[[ Supplied records, beginning ]]

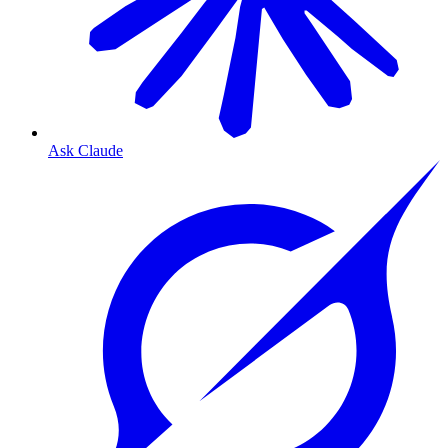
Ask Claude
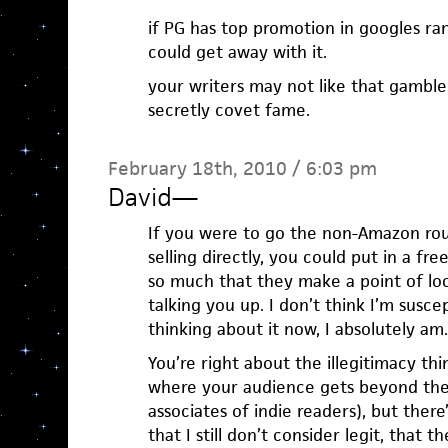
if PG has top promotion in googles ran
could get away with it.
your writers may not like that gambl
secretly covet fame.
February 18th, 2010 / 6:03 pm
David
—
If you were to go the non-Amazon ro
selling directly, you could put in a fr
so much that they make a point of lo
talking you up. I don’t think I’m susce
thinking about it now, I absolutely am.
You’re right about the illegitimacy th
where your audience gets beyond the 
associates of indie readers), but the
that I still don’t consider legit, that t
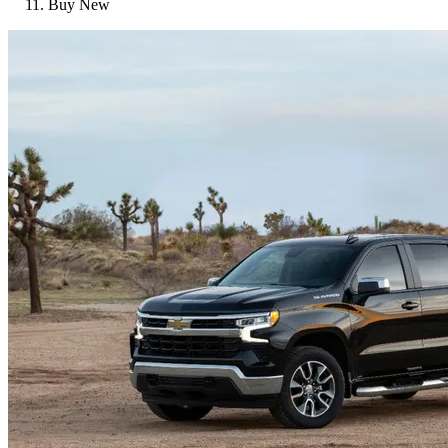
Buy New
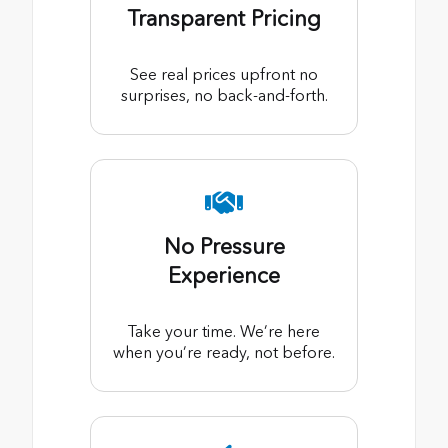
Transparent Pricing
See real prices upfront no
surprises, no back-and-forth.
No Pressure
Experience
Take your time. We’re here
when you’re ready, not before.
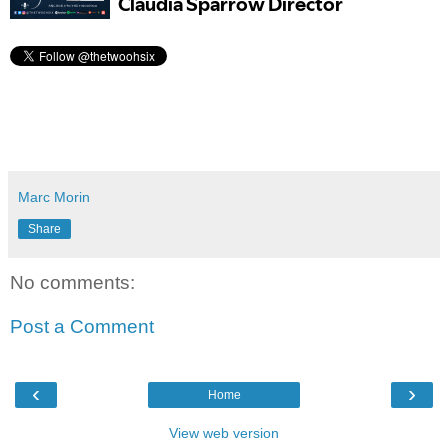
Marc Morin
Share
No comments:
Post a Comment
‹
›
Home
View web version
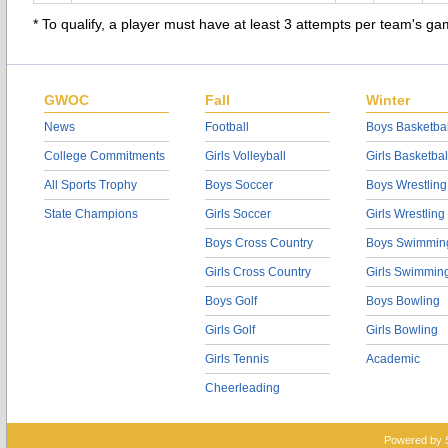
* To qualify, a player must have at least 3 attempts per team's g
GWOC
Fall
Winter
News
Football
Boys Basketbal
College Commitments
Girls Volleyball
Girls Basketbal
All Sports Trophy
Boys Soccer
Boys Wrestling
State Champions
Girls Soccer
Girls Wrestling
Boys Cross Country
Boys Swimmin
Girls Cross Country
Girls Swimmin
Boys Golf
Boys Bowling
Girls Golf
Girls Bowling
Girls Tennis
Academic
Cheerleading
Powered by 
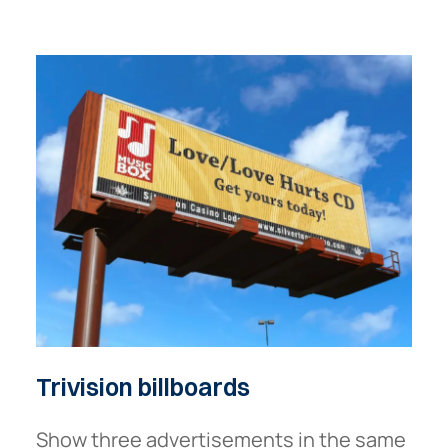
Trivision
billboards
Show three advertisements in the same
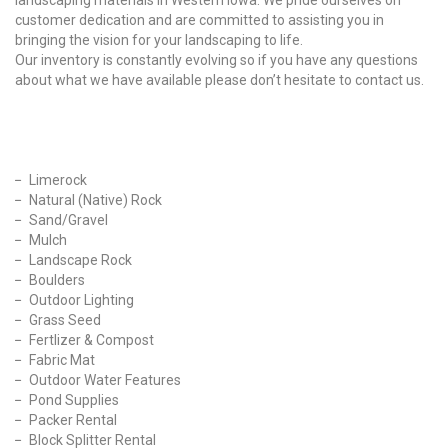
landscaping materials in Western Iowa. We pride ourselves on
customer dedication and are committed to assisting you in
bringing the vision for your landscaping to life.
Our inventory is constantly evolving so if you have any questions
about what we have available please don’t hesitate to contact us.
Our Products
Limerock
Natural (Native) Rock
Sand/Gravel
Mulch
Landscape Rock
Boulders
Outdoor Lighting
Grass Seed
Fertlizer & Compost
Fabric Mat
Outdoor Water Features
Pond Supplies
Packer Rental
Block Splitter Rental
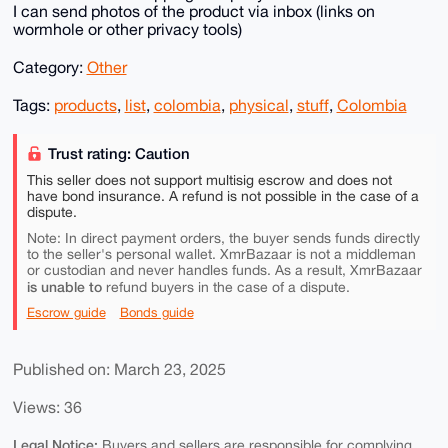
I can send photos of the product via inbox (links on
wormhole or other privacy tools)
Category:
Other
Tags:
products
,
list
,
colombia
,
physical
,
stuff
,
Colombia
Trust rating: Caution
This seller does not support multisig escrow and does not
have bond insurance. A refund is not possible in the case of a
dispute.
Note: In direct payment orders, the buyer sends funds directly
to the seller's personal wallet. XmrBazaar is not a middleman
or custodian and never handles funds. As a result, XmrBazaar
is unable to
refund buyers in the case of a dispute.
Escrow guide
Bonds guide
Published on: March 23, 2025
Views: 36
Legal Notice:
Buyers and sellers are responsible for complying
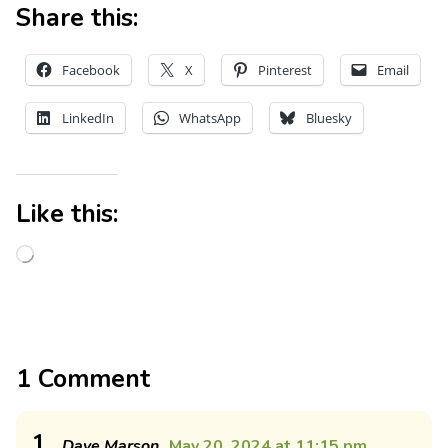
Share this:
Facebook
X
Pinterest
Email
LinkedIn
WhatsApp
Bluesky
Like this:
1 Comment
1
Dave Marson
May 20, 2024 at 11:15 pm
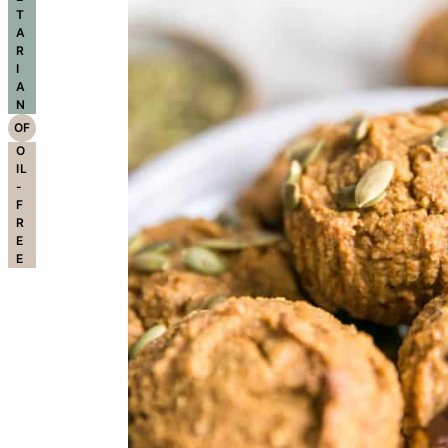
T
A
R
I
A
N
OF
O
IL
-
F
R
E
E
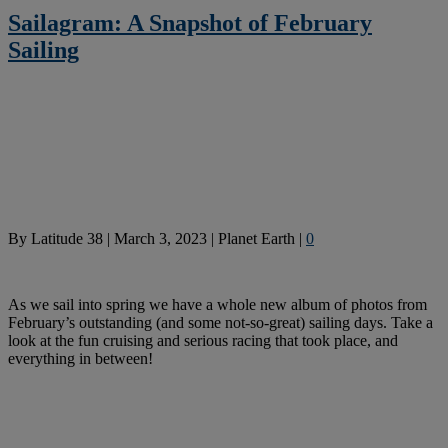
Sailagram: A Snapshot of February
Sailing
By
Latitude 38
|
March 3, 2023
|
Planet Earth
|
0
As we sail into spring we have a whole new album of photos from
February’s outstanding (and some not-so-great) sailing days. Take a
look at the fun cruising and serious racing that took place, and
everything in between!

[[ Supplied records, end ]]
[[ Supplied records, beginning ]]

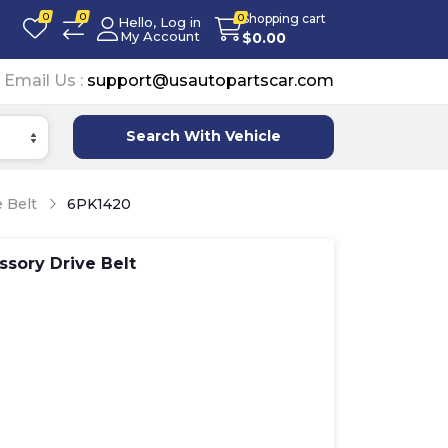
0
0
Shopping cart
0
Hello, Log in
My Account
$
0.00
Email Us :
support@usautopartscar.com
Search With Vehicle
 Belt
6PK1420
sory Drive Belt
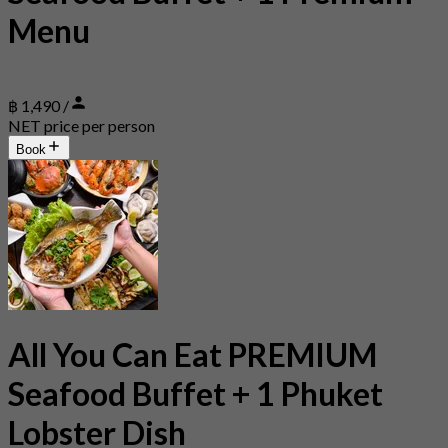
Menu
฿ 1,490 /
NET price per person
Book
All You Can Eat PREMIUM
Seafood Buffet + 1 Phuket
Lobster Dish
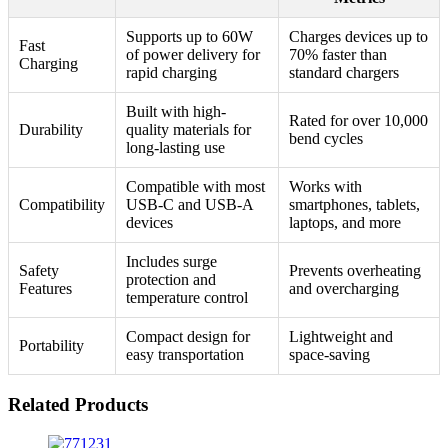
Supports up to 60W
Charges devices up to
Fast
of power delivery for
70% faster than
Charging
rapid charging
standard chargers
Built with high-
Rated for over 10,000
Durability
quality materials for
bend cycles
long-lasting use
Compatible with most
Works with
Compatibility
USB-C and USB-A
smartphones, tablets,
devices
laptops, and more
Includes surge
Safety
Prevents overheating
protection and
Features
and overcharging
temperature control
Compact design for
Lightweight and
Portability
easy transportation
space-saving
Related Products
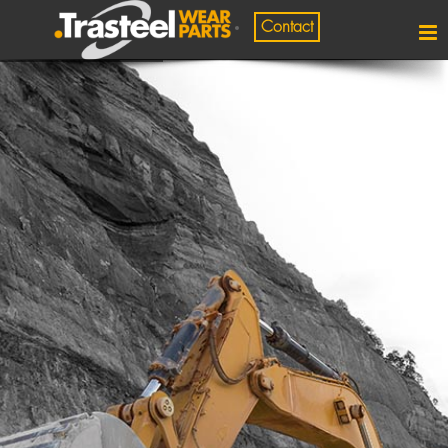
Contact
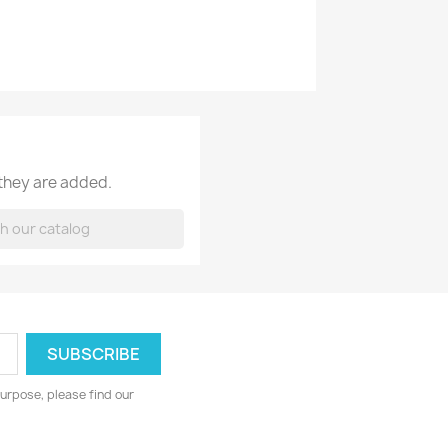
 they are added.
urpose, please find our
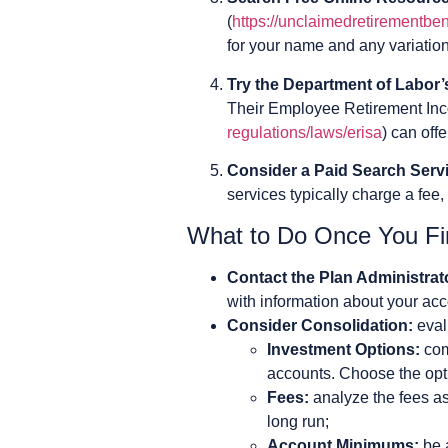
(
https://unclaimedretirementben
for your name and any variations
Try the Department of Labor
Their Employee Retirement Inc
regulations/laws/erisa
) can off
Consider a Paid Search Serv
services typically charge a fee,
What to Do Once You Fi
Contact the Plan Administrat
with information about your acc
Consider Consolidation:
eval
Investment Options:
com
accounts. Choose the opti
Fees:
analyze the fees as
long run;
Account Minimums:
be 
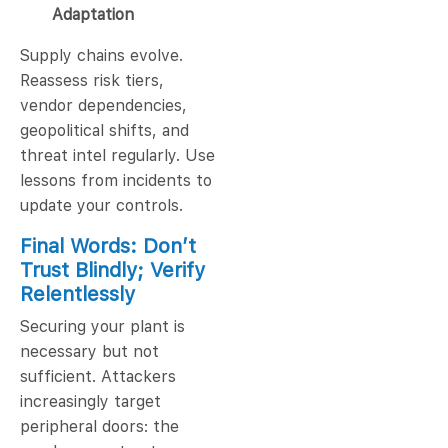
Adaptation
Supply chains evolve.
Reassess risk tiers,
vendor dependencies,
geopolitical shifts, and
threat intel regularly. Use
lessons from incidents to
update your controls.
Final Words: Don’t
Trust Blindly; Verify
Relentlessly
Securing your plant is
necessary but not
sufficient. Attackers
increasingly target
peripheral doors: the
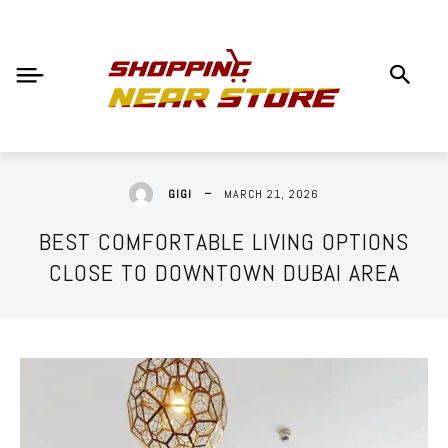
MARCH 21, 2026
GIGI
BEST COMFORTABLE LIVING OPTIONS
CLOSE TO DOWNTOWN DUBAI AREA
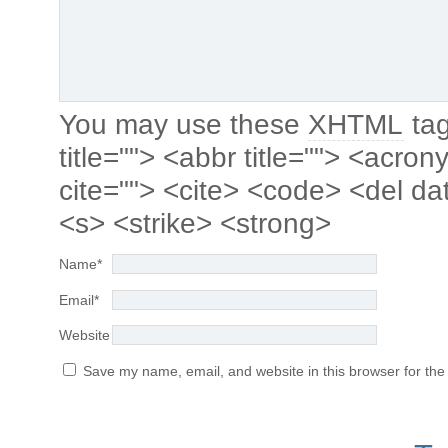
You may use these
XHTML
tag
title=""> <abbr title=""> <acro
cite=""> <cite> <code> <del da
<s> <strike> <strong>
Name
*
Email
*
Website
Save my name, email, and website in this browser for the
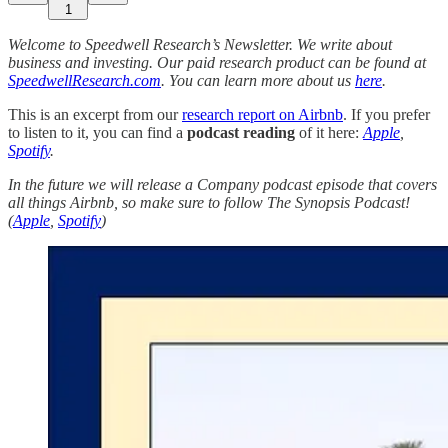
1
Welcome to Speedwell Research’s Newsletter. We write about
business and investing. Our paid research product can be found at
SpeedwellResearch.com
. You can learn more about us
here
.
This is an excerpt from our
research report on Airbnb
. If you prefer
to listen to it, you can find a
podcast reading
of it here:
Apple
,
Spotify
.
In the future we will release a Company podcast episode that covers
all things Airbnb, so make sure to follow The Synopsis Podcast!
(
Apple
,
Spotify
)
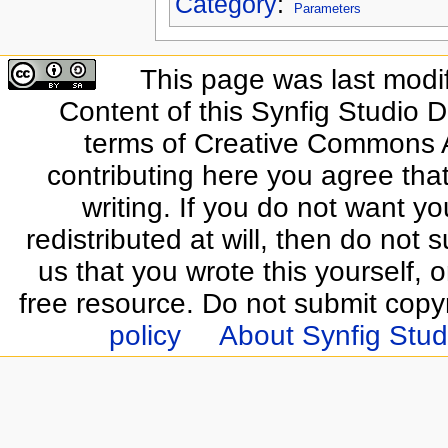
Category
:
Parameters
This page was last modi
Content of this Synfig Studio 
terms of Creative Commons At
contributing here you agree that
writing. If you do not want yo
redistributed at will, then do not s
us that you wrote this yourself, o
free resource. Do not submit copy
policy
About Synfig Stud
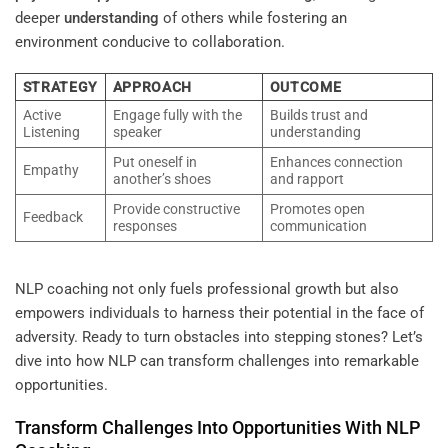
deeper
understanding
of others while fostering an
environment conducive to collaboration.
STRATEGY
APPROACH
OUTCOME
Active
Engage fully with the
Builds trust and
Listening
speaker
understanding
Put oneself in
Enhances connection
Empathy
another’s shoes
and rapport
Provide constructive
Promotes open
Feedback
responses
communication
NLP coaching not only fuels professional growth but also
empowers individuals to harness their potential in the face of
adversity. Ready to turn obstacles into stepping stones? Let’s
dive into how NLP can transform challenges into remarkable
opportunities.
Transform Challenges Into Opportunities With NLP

[[ Supplied records, end ]]

#### Work to complete:
From the data above, retype only the lines starting with the line with "with information about your acc" and going on through the line with "About Synfig Stud", exactly, leaving out the pictures.

#### Task response:
with information about your acc
Consider Consolidation:
eval
Investment Options:
com
accounts. Choose the opti
Fees:
analyze the fees as
long run;
Account Minimums:
be 
Adaptation
Supply chains evolve.
Reassess risk tiers,
vendor dependencies,
geopolitical shifts, and
threat intel regularly. Use
lessons from incidents to
update your controls.
Final Words: Don’t
Trust Blindly; Verify
Relentlessly
Securing your plant is
necessary but not
sufficient. Attackers
increasingly target
peripheral doors: the
MARCH 21, 2026
GIGI
BEST COMFORTABLE LIVING OPTIONS
CLOSE TO DOWNTOWN DUBAI AREA
You may use these
XHTML
tag
title=""> <abbr title=""> <acro
cite=""> <cite> <code> <del da
<s> <strike> <strong>
Name
*
Email
*
Website
Save my name, email, and website in this browser for the
1
Welcome to Speedwell Research’s Newsletter. We write about
business and investing. Our paid research product can be found at
SpeedwellResearch.com
. You can learn more about us
here
.
This is an excerpt from our
research report on Airbnb
. If you prefer
to listen to it, you can find a
podcast reading
of it here:
Apple
,
Spotify
.
In the future we will release a Company podcast episode that covers
all things Airbnb, so make sure to follow The Synopsis Podcast!
(
Apple
,
Spotify
)
Category
:
Parameters
This page was last modi
Content of this Synfig Studio 
terms of Creative Commons At
contributing here you agree that
writing. If you do not want yo
redistributed at will, then do not s
us that you wrote this yourself, o
free resource. Do not submit copy
policy
About Synfig Stud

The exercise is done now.